- **WHAT IS REQUIRED**
Check the listing below line by line and report how many lines hold "hire", with no other words.

- **DATASET**
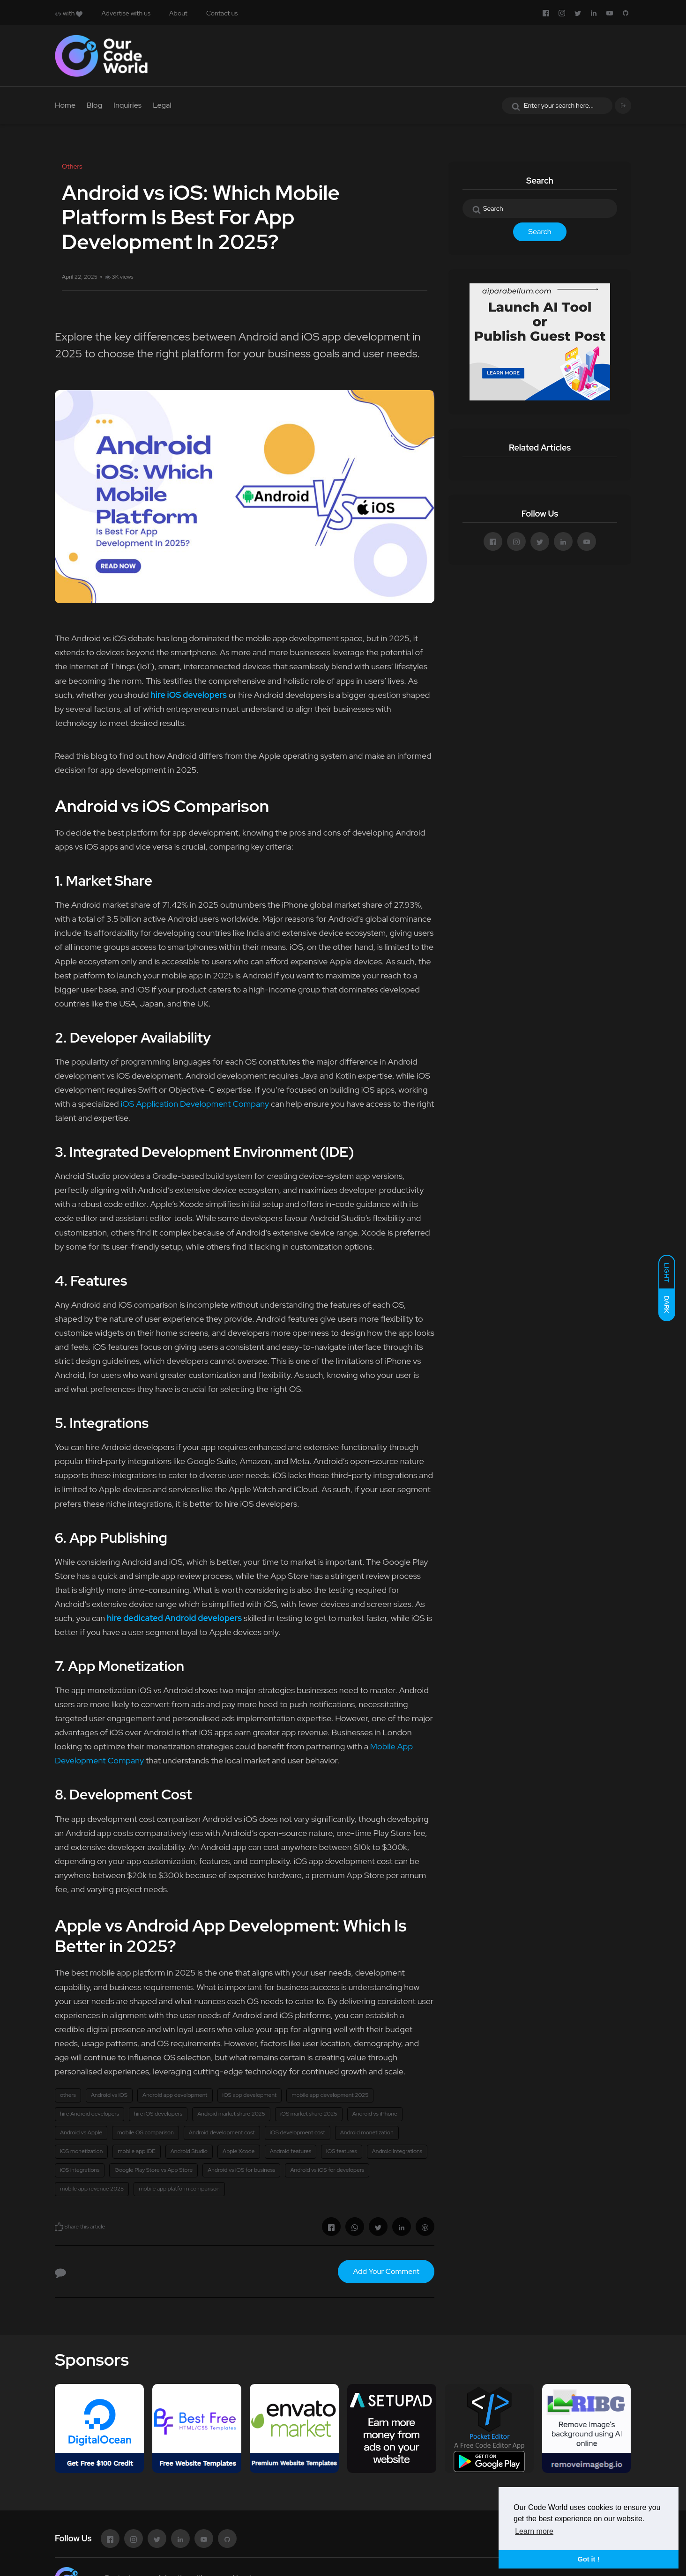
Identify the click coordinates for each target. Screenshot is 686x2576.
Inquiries (127, 105)
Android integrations (397, 2151)
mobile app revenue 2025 (92, 2188)
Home (65, 105)
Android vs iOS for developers (327, 2170)
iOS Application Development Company (195, 1103)
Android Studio (189, 2151)
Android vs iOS (109, 2095)
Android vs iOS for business (241, 2170)
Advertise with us (125, 13)
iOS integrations (79, 2170)
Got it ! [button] (588, 2559)
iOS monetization (81, 2151)
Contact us (222, 13)
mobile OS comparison (145, 2132)
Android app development (175, 2095)
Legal (162, 105)
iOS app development (250, 2095)
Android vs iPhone (374, 2113)
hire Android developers (89, 2113)
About (178, 13)
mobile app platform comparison (179, 2188)
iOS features (341, 2151)
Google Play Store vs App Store (153, 2170)
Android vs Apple (81, 2132)
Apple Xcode (239, 2151)
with (68, 13)
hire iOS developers (158, 2113)
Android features (290, 2151)
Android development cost (222, 2132)
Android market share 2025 (231, 2113)
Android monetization (367, 2132)
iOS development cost (297, 2132)
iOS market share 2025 (308, 2113)
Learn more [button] (534, 2531)
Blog (94, 105)
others (68, 2095)
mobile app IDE (136, 2151)
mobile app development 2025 (329, 2095)
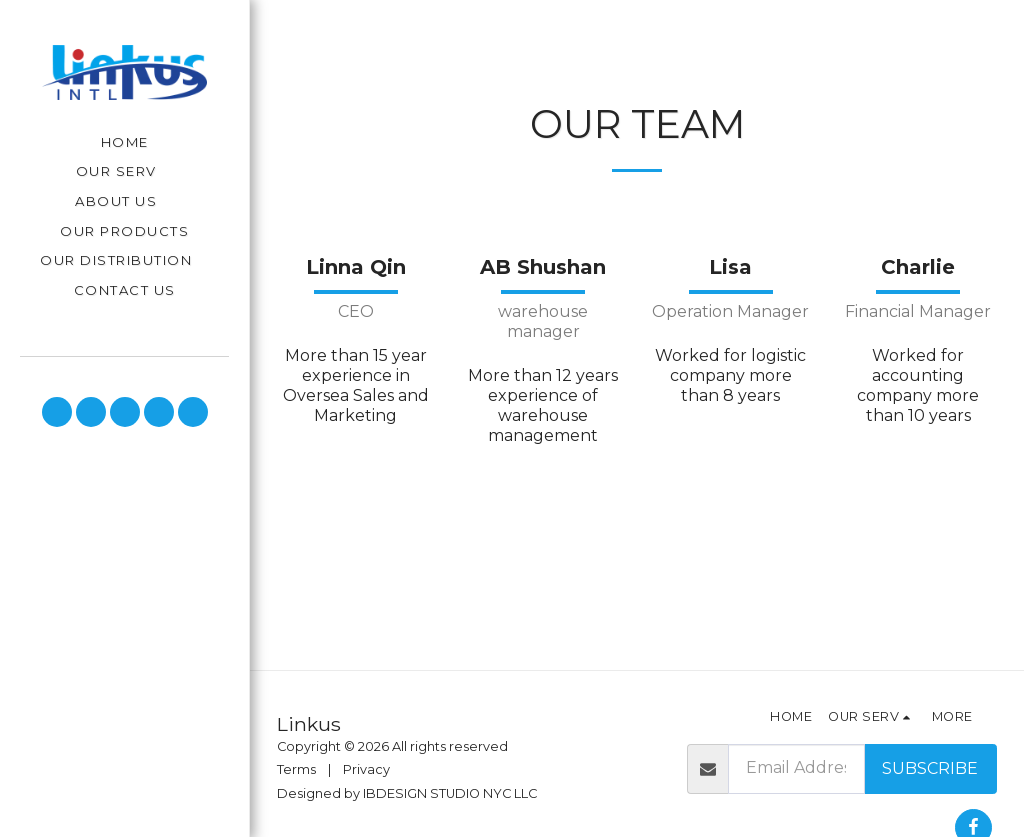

- **ANSWER BOX**
2